Who was Christy Ring? The biography of the boy from Cloyne who turned hurling into an art form

For those too young to know the full details of Ring's achievements and impact, here's his entry in the Dictionary of Irish Biography
Who was Christy Ring? The biography of the boy from Cloyne who turned hurling into an art form

Christy Ring

Ring, Christy (1920–79), hurler, was born Nicholas Christopher Ring on 30 October 1920 in Kilboy, near Cloyne, Co. Cork, second youngest among three sons and two daughters of Nicholas Ring, gardener, and his wife Mary. In his childhood the family moved to Spittal Street in Cloyne village. After attending Cloyne national school until age 14, Christy worked for a few years as an apprentice mechanic. Thereafter he earned his living as a tanker driver with Irish Shell Oil Co., but hurling was his life.

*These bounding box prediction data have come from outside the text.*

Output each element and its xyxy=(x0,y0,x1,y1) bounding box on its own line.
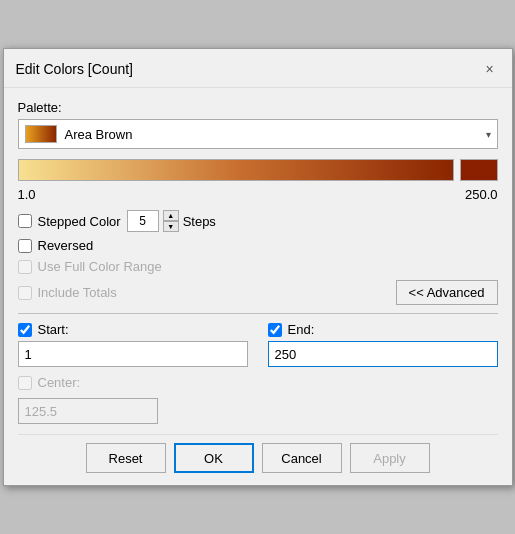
end-color-swatch xyxy=(460,159,498,181)
spinner-down-button[interactable]: ▼ xyxy=(163,221,179,232)
gradient-bar-row xyxy=(18,159,498,181)
end-input[interactable] xyxy=(268,341,498,367)
start-input[interactable] xyxy=(18,341,248,367)
start-label-row: Start: xyxy=(18,322,248,337)
range-min: 1.0 xyxy=(18,187,36,202)
end-field-group: End: xyxy=(268,322,498,367)
chevron-down-icon: ▾ xyxy=(486,129,491,140)
center-checkbox[interactable] xyxy=(18,376,32,390)
palette-selected-value: Area Brown xyxy=(65,127,133,142)
start-label: Start: xyxy=(38,322,69,337)
steps-spinner: ▲ ▼ Steps xyxy=(127,210,216,232)
apply-button[interactable]: Apply xyxy=(350,443,430,473)
ok-button[interactable]: OK xyxy=(174,443,254,473)
palette-dropdown[interactable]: Area Brown ▾ xyxy=(18,119,498,149)
reversed-checkbox[interactable] xyxy=(18,239,32,253)
start-end-row: Start: End: xyxy=(18,322,498,367)
reset-button[interactable]: Reset xyxy=(86,443,166,473)
steps-input[interactable] xyxy=(127,210,159,232)
include-totals-row: Include Totals xyxy=(18,285,117,300)
end-checkbox[interactable] xyxy=(268,323,282,337)
spinner-buttons: ▲ ▼ xyxy=(163,210,179,232)
center-label: Center: xyxy=(38,375,81,390)
reversed-row: Reversed xyxy=(18,238,498,253)
palette-label: Palette: xyxy=(18,100,498,115)
gradient-bar xyxy=(18,159,454,181)
start-field-group: Start: xyxy=(18,322,248,367)
divider xyxy=(18,313,498,314)
spinner-up-button[interactable]: ▲ xyxy=(163,210,179,221)
center-row: Center: xyxy=(18,375,498,390)
center-input[interactable] xyxy=(18,398,158,424)
stepped-color-label: Stepped Color xyxy=(38,214,121,229)
advanced-button[interactable]: << Advanced xyxy=(396,280,498,305)
button-row: Reset OK Cancel Apply xyxy=(18,434,498,473)
start-checkbox[interactable] xyxy=(18,323,32,337)
include-totals-checkbox[interactable] xyxy=(18,286,32,300)
dialog-content: Palette: Area Brown ▾ 1.0 250.0 Stepped … xyxy=(4,88,512,485)
use-full-color-range-label: Use Full Color Range xyxy=(38,259,162,274)
dialog-title: Edit Colors [Count] xyxy=(16,61,134,77)
close-button[interactable]: × xyxy=(480,59,500,79)
range-labels: 1.0 250.0 xyxy=(18,187,498,202)
cancel-button[interactable]: Cancel xyxy=(262,443,342,473)
steps-label: Steps xyxy=(183,214,216,229)
stepped-color-row: Stepped Color ▲ ▼ Steps xyxy=(18,210,498,232)
title-bar: Edit Colors [Count] × xyxy=(4,49,512,88)
use-full-color-range-checkbox[interactable] xyxy=(18,260,32,274)
reversed-label: Reversed xyxy=(38,238,94,253)
end-label: End: xyxy=(288,322,315,337)
use-full-color-range-row: Use Full Color Range xyxy=(18,259,498,274)
range-max: 250.0 xyxy=(465,187,498,202)
stepped-color-checkbox[interactable] xyxy=(18,214,32,228)
palette-swatch xyxy=(25,125,57,143)
end-label-row: End: xyxy=(268,322,498,337)
include-totals-label: Include Totals xyxy=(38,285,117,300)
edit-colors-dialog: Edit Colors [Count] × Palette: Area Brow… xyxy=(3,48,513,486)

He played at juvenile, minor, and junior levels with Cloyne, winning a county minor championship with Cloyne’s associated club, St Enda’s of Midleton (1938), and a county junior championship with Cloyne (1939). He joined the Glen Rovers in 1941, the year in which the club won a record eighth consecutive county senior championship. Ring won fourteen county senior hurling championship medals with ‘the Glen’, the last in 1967. He also played some Gaelic football at club level, winning a county senior championship with St Nicholas in 1954 (and a football–hurling double), but is reputed to have said there was ‘no skill’ in that code.